Los sirvientes llevaron los caballos al establo, y las caballeras siguieron al dueño hasta una encantadora posada de clase alta.

¡Todas se quedaron atónitas al ver a Asmodeus y a una demonio que se parecía a su antigua señora sentada en su regazo!

La pareja estaba sentada junta, disfrutando de una bebida; la piel roja y el hermoso pelo castaño se veían lustrosos y divinos; en lugar de un demonio, él parecía más majestuoso e hizo que las caballeras se arrodillaran.

Sabían que era ella, su señora; aunque se sentían confundidas, todas se arrodillaron mientras Fuuka miraba al apuesto príncipe a su lado.

—¿Eh?

—Esto…
—¡Imposible!

—Mi señora…
Una de las caballeras, una mujer de unos treinta años, no podía creer lo que veía, y aunque pudiera parecer algo negativo, para ella no lo era.

Conocía el verdadero deseo de su señora y veía las ondas mágicas que emanaban de su cuerpo, tan poderosas que solo eran inferiores a las del hombre que estaba a su lado.

¡La señora a la que amaban por fin había obtenido magia y había roto su maldición!

Mientras tanto, los ojos de Fuuka se quedaron sin brillo, y su cuerpo se tambaleó lentamente hacia la mesa con la mirada fija en Asmodeus.

«No… es más como un rey, esa aura, su rostro apuesto y su hermoso pelo negro… con ojos azul océano que me miran hasta el alma y me hacen desear someterme y caer bajo su cuerpo…».

—¡¿Ah?!

—jadeó Fuuka, dándose cuenta de que su mano le estaba tocando la cara al salir de su trance, lo que provocó que todas las caballeras e incluso Asmodeus la miraran con asombro.

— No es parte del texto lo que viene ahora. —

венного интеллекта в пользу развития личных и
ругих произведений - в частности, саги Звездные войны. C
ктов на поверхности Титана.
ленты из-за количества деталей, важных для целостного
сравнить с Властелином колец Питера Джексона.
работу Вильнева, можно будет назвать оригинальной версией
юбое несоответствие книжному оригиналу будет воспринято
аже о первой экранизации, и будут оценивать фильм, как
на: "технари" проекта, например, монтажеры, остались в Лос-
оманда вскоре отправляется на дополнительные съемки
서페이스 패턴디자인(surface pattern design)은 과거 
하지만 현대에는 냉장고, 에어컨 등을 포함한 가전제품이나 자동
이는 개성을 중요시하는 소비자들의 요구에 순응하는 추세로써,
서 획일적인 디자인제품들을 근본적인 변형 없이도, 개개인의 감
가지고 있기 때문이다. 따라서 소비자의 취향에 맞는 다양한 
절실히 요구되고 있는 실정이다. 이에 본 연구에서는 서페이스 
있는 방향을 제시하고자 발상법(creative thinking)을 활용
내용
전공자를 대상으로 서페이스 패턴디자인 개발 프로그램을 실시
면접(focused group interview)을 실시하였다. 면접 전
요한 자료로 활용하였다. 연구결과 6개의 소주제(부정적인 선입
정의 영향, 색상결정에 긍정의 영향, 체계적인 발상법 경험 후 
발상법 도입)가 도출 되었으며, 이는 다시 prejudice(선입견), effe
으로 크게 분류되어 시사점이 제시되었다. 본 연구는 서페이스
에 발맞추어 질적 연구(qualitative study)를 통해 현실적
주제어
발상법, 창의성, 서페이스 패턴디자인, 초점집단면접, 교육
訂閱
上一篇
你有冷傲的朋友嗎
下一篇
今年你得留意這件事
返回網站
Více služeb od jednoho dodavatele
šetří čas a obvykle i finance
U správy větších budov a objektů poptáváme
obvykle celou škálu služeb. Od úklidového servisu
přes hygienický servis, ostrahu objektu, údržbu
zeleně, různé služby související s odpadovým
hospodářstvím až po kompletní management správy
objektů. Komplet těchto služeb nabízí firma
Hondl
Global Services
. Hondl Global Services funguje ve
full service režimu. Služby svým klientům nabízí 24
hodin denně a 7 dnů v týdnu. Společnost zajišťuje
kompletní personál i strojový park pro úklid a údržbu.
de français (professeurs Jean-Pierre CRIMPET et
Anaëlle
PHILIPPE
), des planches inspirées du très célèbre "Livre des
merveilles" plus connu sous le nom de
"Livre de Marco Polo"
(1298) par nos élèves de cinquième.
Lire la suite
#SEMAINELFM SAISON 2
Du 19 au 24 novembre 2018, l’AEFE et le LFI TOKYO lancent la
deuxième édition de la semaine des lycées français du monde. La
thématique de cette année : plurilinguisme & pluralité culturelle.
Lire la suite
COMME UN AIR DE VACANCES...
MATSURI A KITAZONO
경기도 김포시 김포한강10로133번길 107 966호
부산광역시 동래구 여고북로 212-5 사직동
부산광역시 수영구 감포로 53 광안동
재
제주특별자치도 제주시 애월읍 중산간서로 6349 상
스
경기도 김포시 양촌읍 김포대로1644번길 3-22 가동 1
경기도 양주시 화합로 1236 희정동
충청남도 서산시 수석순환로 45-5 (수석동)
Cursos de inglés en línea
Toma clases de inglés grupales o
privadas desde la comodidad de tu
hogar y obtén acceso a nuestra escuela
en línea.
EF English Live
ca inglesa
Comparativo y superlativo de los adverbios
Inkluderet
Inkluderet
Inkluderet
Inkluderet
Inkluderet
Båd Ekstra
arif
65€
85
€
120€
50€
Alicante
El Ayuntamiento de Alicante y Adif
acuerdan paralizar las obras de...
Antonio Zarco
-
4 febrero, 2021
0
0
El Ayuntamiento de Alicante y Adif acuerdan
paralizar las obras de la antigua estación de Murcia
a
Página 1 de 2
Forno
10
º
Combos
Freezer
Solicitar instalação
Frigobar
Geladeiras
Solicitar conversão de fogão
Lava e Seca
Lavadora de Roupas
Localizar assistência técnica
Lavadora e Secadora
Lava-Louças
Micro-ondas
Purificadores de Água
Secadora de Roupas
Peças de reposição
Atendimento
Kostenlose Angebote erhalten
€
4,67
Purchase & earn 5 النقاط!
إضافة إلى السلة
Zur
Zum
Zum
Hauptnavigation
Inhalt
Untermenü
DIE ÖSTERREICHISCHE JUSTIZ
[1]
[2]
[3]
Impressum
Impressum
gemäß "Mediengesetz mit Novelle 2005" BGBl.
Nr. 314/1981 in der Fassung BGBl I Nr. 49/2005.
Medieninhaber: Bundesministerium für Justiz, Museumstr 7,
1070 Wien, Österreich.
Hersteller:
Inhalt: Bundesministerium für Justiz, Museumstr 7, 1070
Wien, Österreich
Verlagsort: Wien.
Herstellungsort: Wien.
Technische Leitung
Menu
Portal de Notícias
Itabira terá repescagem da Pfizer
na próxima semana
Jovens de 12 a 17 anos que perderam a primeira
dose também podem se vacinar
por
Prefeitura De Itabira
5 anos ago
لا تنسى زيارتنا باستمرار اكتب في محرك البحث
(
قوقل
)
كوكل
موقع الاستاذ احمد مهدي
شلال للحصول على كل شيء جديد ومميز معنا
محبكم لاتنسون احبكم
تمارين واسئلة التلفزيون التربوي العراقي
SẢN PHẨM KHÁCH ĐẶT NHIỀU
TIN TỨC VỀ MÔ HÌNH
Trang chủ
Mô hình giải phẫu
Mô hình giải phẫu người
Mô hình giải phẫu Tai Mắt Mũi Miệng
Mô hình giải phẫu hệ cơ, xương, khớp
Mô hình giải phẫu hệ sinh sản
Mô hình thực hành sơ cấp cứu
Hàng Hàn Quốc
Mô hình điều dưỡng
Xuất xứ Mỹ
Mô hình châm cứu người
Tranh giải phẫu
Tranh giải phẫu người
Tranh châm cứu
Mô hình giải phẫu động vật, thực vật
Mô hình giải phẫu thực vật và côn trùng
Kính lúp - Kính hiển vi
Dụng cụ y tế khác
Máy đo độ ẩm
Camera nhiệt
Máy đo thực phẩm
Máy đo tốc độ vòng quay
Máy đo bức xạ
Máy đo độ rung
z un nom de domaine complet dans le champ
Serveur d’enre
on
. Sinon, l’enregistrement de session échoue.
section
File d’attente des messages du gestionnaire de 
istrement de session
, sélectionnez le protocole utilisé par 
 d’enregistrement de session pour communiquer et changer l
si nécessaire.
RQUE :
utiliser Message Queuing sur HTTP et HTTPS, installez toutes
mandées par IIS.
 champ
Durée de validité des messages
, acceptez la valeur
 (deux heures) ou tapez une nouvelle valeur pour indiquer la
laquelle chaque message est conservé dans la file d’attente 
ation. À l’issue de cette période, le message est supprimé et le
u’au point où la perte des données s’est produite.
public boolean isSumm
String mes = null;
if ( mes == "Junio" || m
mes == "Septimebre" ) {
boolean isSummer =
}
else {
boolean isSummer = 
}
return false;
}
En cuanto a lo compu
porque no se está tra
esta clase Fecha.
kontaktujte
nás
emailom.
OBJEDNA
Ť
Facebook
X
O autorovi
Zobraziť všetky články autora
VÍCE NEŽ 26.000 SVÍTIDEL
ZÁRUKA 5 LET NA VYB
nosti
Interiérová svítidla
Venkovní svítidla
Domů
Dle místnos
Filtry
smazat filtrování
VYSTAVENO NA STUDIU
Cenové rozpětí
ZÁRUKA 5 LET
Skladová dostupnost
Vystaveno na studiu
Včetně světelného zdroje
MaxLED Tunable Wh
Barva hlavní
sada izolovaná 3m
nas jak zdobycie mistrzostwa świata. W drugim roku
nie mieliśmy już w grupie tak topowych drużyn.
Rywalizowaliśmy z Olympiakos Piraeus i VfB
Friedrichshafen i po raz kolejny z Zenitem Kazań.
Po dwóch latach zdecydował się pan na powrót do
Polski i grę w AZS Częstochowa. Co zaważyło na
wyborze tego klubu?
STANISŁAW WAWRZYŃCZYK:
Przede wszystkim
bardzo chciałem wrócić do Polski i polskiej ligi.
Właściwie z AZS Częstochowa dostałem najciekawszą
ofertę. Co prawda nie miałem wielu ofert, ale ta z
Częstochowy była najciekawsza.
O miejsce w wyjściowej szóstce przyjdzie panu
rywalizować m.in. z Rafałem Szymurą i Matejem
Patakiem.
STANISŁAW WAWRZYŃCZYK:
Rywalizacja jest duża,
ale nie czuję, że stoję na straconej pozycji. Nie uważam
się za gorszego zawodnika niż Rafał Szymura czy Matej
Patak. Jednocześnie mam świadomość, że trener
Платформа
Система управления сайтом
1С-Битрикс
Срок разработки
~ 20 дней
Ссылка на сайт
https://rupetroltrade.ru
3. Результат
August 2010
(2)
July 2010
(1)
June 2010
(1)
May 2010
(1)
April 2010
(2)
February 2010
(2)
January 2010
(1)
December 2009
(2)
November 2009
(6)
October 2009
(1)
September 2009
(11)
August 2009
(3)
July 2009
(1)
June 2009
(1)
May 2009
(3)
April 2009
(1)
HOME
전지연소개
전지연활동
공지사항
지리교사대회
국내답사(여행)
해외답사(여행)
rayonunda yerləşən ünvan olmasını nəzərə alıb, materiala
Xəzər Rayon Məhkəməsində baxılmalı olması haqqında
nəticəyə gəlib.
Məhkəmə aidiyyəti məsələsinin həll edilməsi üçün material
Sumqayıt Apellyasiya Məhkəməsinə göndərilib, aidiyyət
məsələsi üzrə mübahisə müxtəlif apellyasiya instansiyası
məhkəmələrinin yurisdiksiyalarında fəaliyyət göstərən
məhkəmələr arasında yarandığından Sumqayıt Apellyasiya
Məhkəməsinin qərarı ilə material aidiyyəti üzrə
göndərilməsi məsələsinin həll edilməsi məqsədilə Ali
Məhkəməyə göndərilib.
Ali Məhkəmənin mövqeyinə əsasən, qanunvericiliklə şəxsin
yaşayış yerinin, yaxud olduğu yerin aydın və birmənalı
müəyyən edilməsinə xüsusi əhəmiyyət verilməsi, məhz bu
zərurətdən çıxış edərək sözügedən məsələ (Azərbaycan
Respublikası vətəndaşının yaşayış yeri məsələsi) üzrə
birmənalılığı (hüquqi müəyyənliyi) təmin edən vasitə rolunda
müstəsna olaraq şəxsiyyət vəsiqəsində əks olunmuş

—¡¿Q-Qué está haciendo, Lady Fuuka?!

¡Perdóneme, Lord Asmodeo!

¡La señora no es así normalmente!

¡Por favor, castíguela como mejor le parezca, mi señor!

Fue Fredricka quien dio un paso al frente y se inclinó.

Sin embargo, él no parecía enfadado.

Al contrario, miró a Fuuka con una cálida mirada y sonrió.

—Me alegro de que hayas sobrevivido.

Gracias por venir hasta aquí.

Siempre he querido hablar contigo como es debido y también… disfrutar entrenando contigo.

En el momento en que Fuuka escuchó sus palabras, todo acabó para ella.

No había reaccionado a los cumplidos de los mercenarios y comerciantes ambulantes que intentaron coquetear con ella durante el viaje…
Pero que el hombre con el que deseaba luchar, con el que deseaba entrenar, sintiera lo mismo, hizo que la joven se sonrojara y se avergonzara.

—Ah… mm… ¡Por favor!

«Qué monada.

Me pregunto cómo podrá ayudarme a hacerme más fuerte», pensó Asmodeus para sí mientras miraba a Vinea a su lado, quien observaba a sus caballeras en shock, con un brillo de deleite en los ojos mientras se giraba para mirarlo con una sonrisa radiante.

—Gracias por llamarlas.

Sé que fue tu plan… Nunca dejas de sorprenderme y… —Su rostro se volvió hacia sus caballeras, todas las cuales los miraban a ella y a Asmodeus como en trance—.

¡Gracias a todas y bienvenidas a casa, a mi lado, donde pertenecen!

—¡Todo por la Señora!

—corearon todas las caballeras con una hermosa voz.

No usaron «princesa» por su tacto e inteligencia.